The full force of the storm is predicted to hit Ireland’s West Coast tomorrow night. Forecaster Dan Stroud said, “It’s not good news.”

“As it nears, it intensifies explosively. The storm is expected to bring heavy rain to Scotland, which will then turn into snowy cold weather.

According to him, the East Coast will see the strongest winds, which could produce gusts up to 60 mph or 70 mph at exposed points.

Tomorrow morning at 9am, strong winds will begin to blow across the country. The yellow alert ends at midnight.

Tomorrow morning at 11am, another severe snow warning will be in effect. According to forecasters, some areas could be affected by the snowstorm. Also, this warning ends at midnight.

Arwen was criticized by the Scottish Government. The Government is being urged to mobilize the Army faster if Storm Barra could cause similar disruption.
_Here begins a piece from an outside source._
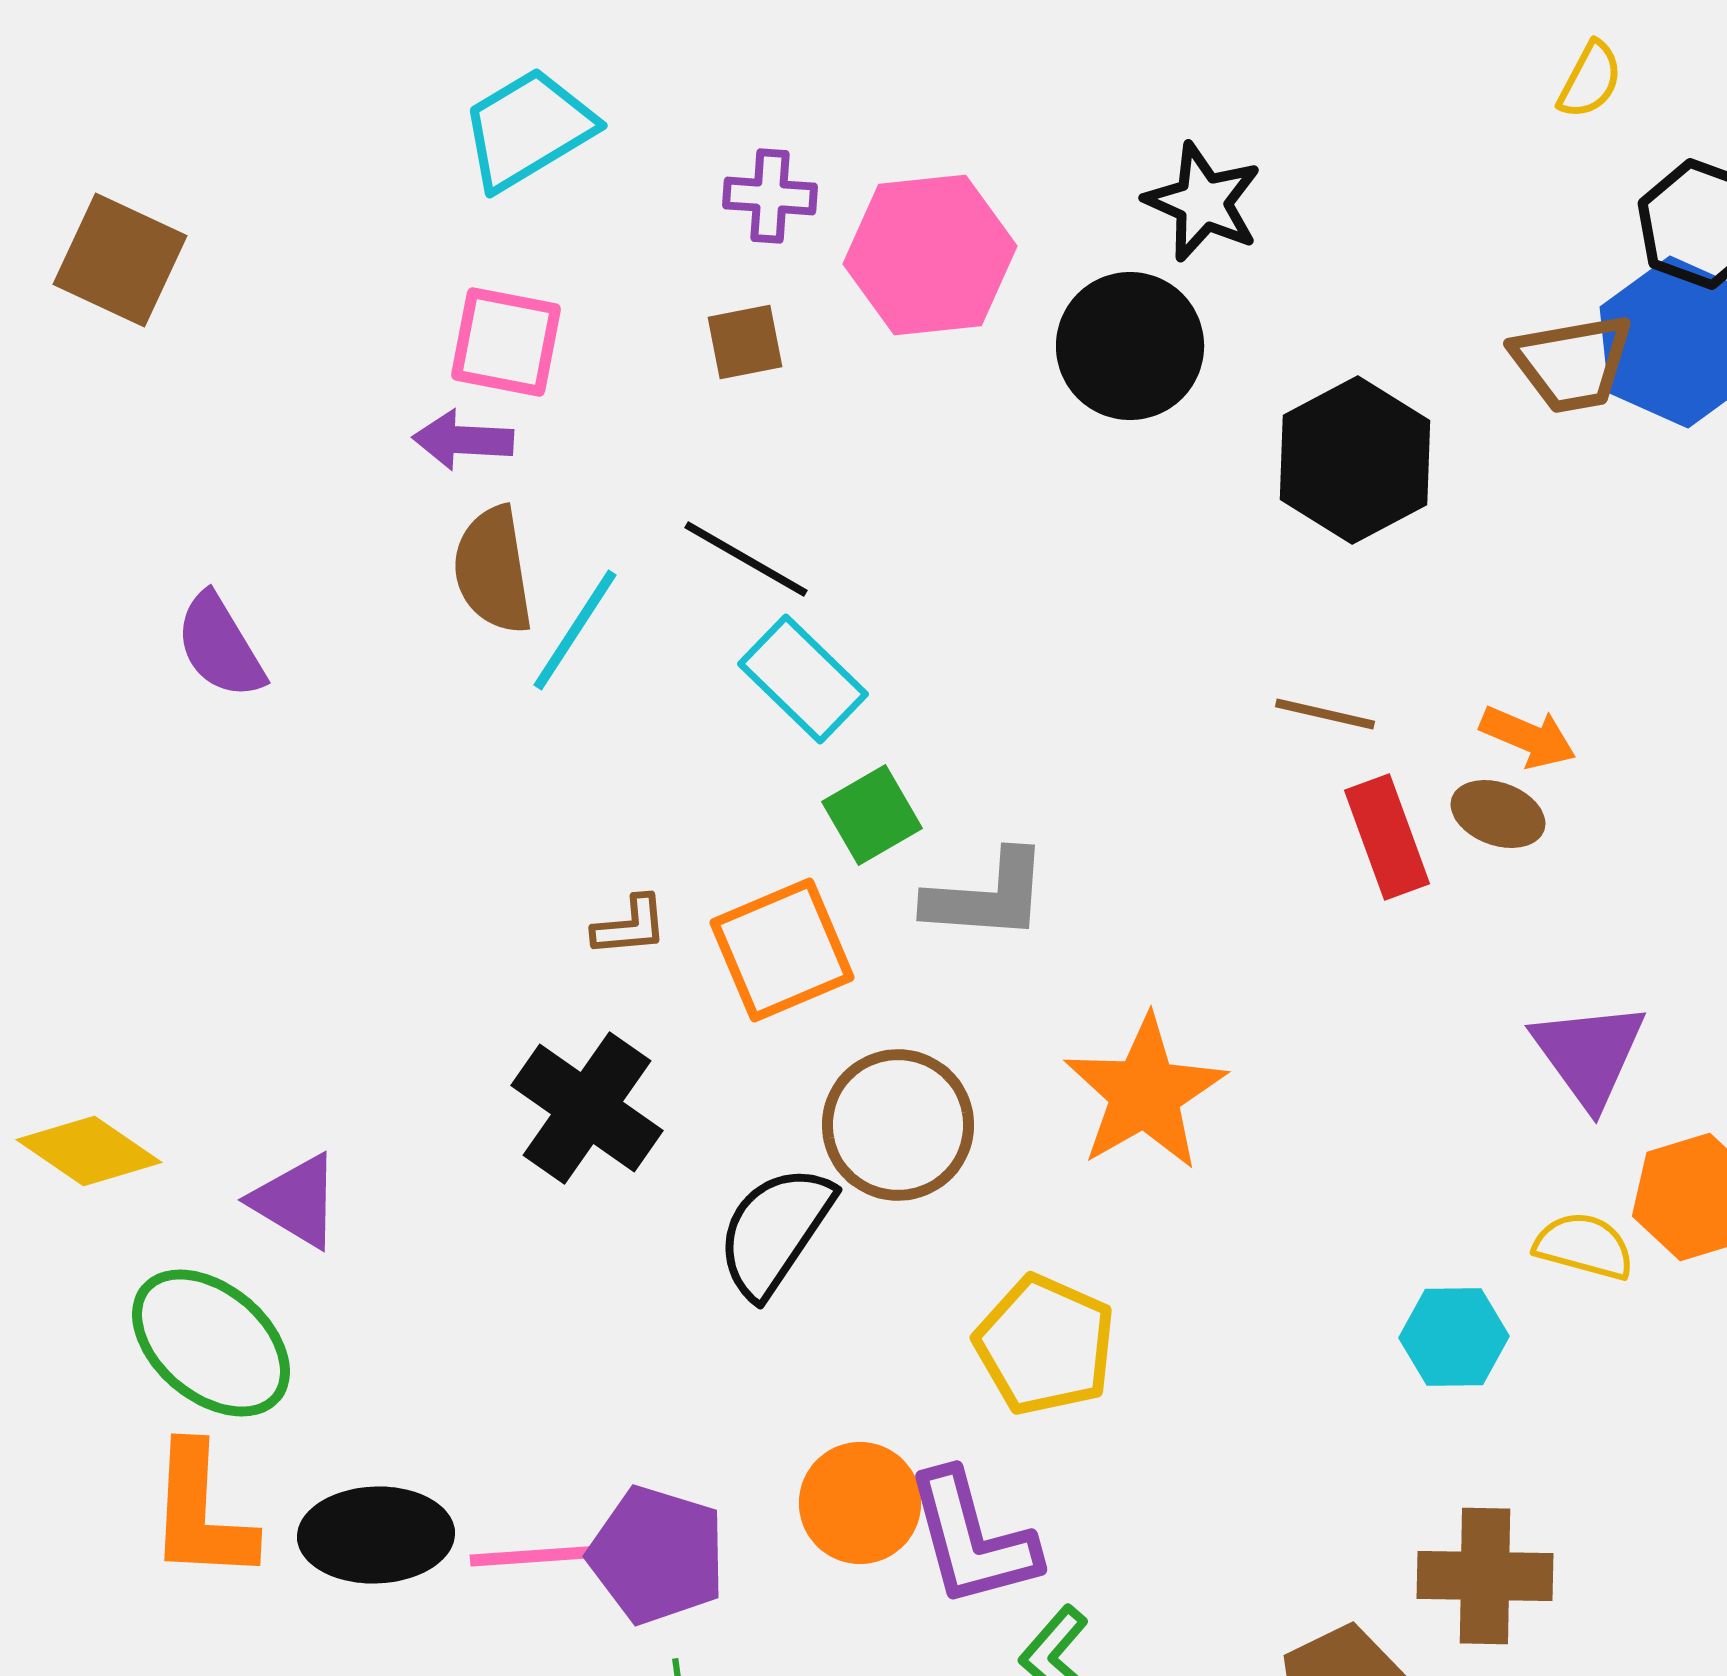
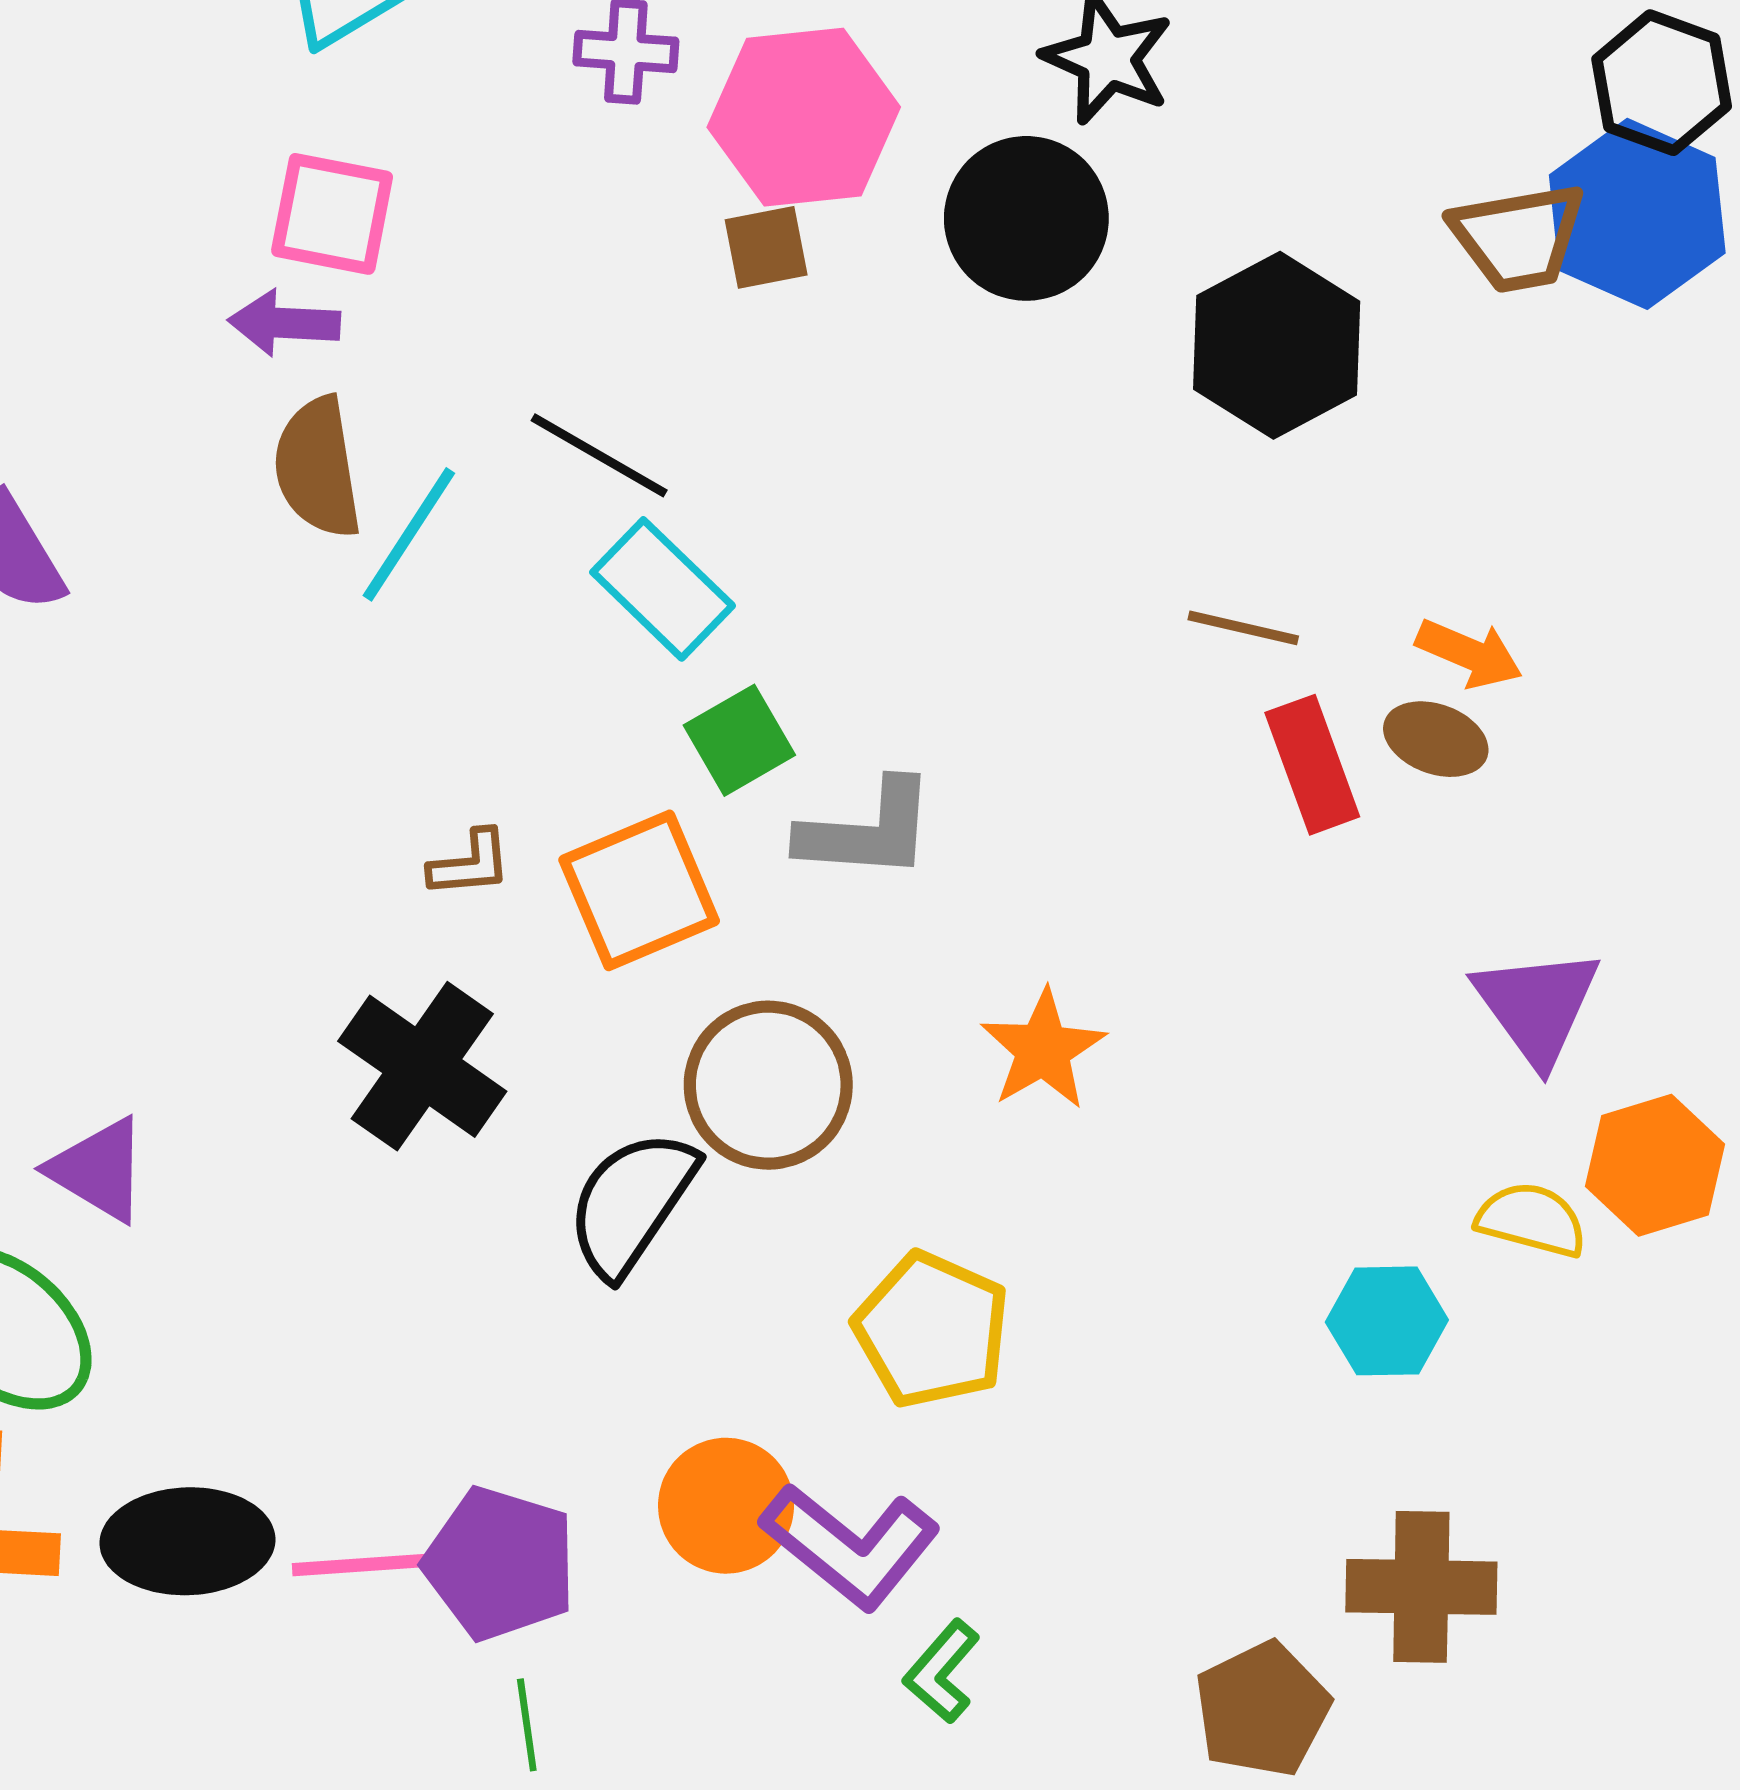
brown square: (745, 342) -> (766, 247), moved
orange star: (1145, 1093) -> (1043, 1050), size x0.7
purple L-shape: (972, 1539) -> (851, 1546), turned -36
ENA spokesmen said that the operators had been preparing for the storm by ‘working together.

He said that the energy network operators had been working in concert to plan for Storm Barra.

“We monitor forecasts frequently, coordinate response plans, and prepare to share resources if necessary.”

Ofgem, an energy regulator, has issued warnings about the long delays and warned it would take enforcement actions against any network company that fails to restore electricity to customers in a timely manner.

It has also agreed with firms to lift the £700 cap on compensation which could be offered to those stuck without power.

The change will allow those affected to claim £70 for each 12-hour period they have no electricity, after an initial £70 for the first 48 hours of any cut.